Scandalo, pedofilia, queste sono le parole che ossessionano il nostro malinconico e complesso protagonista e che serpeggiano in tutto il libro come una minaccia. Eppure chiunque farebbe fatica a delineare il reale rapporto che c’è tra la seducente Lolita e il complessato Humbert. La ragazzina più che la vittima, sembra ella stessa ad avere le redini del gioco, a sedurre il suo caro patrigno e a trascinarlo in un turbine di passione e vergogna.

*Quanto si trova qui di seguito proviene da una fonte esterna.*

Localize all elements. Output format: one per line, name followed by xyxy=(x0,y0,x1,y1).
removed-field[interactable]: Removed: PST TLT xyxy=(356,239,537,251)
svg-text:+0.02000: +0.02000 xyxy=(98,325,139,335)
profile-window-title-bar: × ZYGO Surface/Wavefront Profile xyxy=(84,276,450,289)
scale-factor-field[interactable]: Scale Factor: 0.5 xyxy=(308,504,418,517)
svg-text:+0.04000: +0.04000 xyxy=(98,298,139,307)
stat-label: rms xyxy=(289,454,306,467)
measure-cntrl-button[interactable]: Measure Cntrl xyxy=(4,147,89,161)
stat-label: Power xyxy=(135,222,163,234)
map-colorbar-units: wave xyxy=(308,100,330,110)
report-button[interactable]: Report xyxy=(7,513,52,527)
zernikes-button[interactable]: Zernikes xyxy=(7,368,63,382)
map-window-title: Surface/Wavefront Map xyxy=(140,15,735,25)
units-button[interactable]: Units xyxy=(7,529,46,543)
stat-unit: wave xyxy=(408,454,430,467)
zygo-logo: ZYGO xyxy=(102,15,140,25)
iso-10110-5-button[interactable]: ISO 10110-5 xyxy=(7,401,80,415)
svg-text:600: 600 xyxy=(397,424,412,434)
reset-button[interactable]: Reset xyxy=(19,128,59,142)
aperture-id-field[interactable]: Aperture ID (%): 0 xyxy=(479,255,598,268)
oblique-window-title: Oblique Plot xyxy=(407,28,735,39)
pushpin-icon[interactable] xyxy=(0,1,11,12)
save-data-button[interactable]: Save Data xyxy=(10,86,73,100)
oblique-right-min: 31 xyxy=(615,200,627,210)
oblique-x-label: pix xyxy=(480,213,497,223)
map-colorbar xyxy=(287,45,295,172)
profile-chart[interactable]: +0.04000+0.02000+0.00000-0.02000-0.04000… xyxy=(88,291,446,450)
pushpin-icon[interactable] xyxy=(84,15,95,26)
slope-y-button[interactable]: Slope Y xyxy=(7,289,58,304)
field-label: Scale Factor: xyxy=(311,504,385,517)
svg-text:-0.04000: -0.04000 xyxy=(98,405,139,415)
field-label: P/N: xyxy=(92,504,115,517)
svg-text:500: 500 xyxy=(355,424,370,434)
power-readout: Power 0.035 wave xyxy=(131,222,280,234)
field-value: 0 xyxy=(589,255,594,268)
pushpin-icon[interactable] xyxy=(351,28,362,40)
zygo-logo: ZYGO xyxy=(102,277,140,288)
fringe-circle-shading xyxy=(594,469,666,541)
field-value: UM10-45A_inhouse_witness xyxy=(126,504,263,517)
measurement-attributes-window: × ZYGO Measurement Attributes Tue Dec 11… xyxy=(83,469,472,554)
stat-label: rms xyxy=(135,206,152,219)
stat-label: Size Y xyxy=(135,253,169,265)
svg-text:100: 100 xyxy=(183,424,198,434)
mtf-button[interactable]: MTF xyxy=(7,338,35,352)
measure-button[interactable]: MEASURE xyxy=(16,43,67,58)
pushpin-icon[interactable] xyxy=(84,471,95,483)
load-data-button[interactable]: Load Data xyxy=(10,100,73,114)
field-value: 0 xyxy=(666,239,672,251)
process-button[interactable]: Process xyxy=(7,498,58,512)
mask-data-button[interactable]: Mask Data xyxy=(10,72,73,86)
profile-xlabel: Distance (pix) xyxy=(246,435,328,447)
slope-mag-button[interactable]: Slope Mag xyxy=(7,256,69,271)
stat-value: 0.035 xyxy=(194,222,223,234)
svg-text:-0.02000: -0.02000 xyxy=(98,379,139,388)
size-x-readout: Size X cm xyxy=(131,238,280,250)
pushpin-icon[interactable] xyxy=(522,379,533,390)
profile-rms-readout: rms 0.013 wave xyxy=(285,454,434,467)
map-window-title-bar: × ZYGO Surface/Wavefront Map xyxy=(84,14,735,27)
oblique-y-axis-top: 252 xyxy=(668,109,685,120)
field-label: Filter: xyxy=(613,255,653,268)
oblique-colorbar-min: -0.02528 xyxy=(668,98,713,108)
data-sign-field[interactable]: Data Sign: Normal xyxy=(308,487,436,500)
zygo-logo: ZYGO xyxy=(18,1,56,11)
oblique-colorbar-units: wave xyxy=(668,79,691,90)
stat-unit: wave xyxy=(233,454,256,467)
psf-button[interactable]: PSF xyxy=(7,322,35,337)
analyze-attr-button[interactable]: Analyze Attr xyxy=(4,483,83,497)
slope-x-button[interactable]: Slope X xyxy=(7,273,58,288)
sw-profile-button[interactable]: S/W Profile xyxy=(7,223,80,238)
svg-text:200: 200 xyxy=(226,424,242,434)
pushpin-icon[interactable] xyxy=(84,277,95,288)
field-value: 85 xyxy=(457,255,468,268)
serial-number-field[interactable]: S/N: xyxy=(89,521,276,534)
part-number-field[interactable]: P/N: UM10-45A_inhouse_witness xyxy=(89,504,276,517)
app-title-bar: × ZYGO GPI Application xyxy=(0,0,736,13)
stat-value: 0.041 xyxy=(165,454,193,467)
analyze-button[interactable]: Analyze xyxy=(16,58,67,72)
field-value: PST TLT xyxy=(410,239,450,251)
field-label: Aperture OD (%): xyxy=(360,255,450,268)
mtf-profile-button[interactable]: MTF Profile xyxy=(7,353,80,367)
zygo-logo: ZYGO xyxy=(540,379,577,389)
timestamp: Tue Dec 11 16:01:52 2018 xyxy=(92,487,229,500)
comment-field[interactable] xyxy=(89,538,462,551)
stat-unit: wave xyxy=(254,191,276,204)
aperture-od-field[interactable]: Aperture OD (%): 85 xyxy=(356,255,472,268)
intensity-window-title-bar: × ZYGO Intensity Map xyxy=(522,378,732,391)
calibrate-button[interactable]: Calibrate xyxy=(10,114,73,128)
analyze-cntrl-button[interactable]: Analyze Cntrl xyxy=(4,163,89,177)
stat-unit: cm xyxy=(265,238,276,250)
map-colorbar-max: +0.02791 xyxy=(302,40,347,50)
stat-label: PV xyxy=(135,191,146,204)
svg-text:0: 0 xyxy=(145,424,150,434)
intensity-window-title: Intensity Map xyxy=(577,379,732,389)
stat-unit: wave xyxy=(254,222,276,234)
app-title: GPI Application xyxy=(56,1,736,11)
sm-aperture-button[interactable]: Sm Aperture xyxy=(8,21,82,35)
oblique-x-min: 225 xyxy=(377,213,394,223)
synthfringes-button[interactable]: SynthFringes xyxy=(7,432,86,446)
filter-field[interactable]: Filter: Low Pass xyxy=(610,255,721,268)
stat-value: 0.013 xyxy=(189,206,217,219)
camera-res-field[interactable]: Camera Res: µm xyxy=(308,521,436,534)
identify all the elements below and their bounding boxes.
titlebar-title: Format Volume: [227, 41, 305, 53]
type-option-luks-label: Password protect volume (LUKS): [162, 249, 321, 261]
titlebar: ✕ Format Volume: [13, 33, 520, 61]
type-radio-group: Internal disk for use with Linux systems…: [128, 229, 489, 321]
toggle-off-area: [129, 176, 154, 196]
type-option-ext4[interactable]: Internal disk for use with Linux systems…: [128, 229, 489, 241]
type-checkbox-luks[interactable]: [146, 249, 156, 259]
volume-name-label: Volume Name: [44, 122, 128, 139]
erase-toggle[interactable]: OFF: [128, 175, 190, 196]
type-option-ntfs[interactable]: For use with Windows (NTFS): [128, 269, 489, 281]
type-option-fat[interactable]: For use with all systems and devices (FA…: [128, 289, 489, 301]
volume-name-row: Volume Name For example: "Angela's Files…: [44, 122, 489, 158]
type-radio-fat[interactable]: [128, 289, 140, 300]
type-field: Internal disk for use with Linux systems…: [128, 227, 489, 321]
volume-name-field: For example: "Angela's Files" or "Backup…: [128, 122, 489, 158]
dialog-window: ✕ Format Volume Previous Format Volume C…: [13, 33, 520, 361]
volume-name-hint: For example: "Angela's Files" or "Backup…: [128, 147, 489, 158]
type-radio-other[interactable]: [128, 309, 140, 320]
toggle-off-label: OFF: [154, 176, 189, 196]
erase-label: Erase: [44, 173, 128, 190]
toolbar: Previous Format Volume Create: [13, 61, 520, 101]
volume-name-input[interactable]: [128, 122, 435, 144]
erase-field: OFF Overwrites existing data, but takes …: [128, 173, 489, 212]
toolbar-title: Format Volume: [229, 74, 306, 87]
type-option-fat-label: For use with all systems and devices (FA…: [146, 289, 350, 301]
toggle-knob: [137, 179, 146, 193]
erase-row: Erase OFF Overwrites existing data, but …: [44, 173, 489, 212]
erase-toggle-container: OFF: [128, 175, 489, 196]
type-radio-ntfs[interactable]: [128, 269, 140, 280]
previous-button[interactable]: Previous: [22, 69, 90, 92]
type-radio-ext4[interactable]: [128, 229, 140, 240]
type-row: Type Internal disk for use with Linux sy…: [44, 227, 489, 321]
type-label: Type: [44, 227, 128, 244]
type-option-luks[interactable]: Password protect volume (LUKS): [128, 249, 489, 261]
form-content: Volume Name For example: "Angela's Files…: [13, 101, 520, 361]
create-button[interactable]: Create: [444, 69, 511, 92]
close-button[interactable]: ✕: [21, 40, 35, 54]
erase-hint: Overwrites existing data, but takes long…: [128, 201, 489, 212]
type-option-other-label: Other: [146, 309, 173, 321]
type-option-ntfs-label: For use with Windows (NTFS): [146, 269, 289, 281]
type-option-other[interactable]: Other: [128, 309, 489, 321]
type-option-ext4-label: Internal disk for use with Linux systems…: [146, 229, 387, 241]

E il nostro Humbert, più che un depravato quarantenne, ci appare come un uomo perdutamente innamorato e schiavo delle sue stesse passioni.
Pedofilia, si tratta di un’accusa che è stata mossa a Nabokov e che lui rigettava con sdegno, proprio sottolineando il fatto che per il professore l’amore per questa ragazzina era la ripetizione di un amore risalente a quando lui stesso era ragazzino. A causa della trama esplicita, il libro venne rifiutato dalle case editrici dell'epoca per molti anni, a
meno di pesanti tagli e manipolazioni che Nabokov si rifiutò sempre di operare. Venne pubblicato per la prima volta a Parigi nel 1955. “Lolita” è un ritratto elegante della passione, una storia d’amore destinata a non avere futuro, nata con il seme della tragedia, orchestrata in maniera esemplare da Vladimir Vladimirovič Nabokov. “Lolita” è un libro da leggere, immuni da qualsiasi pregiudizio.